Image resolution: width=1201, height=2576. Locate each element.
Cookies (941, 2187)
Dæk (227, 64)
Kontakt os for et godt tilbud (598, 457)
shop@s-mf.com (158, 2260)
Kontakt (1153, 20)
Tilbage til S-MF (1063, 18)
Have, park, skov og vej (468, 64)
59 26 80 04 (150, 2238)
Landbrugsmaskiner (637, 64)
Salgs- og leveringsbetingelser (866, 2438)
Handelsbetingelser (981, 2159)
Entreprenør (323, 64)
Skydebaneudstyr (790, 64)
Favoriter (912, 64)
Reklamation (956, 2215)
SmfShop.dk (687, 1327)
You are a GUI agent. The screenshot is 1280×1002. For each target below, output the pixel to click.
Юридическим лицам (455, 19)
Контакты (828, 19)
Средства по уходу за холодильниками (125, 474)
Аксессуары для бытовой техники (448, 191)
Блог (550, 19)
------
◆ **TO DO**
Include the first line of the listing, the line with "SmfShop.dk (687, 1327)", and every line between them, each repeated exactly, and output only those.

◆ **ANSWER BELOW**
Image resolution: width=1201, height=2576. Locate each element.
Cookies (941, 2187)
Dæk (227, 64)
Kontakt os for et godt tilbud (598, 457)
shop@s-mf.com (158, 2260)
Kontakt (1153, 20)
Tilbage til S-MF (1063, 18)
Have, park, skov og vej (468, 64)
59 26 80 04 (150, 2238)
Landbrugsmaskiner (637, 64)
Salgs- og leveringsbetingelser (866, 2438)
Handelsbetingelser (981, 2159)
Entreprenør (323, 64)
Skydebaneudstyr (790, 64)
Favoriter (912, 64)
Reklamation (956, 2215)
SmfShop.dk (687, 1327)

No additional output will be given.